__PROBLEM REQUIREMENTS__: Below are entries; copy exactly the lines from the one with "band Rock Stars" through the one with "says that he keeps it simple: Boss", both included, and leave out the rest.

__DATA SHOWN__:

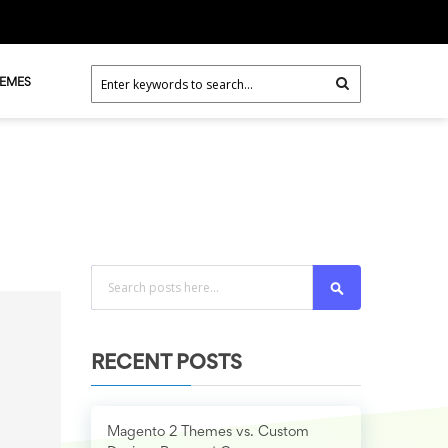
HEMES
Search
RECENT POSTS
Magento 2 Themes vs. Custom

==

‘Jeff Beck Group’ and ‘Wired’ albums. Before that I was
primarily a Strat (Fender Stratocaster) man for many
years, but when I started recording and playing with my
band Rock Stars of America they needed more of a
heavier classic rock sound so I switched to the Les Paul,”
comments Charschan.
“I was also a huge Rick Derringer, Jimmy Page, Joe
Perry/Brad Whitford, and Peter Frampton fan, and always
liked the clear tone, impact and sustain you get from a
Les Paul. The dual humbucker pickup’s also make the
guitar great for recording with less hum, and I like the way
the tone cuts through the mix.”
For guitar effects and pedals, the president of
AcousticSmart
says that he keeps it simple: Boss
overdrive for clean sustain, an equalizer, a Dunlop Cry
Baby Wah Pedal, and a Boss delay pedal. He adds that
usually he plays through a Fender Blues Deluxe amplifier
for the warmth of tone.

__EXPECTED ANSWER__:
band Rock Stars of America they needed more of a
heavier classic rock sound so I switched to the Les Paul,”
comments Charschan.
“I was also a huge Rick Derringer, Jimmy Page, Joe
Perry/Brad Whitford, and Peter Frampton fan, and always
liked the clear tone, impact and sustain you get from a
Les Paul. The dual humbucker pickup’s also make the
guitar great for recording with less hum, and I like the way
the tone cuts through the mix.”
For guitar effects and pedals, the president of
AcousticSmart
says that he keeps it simple: Boss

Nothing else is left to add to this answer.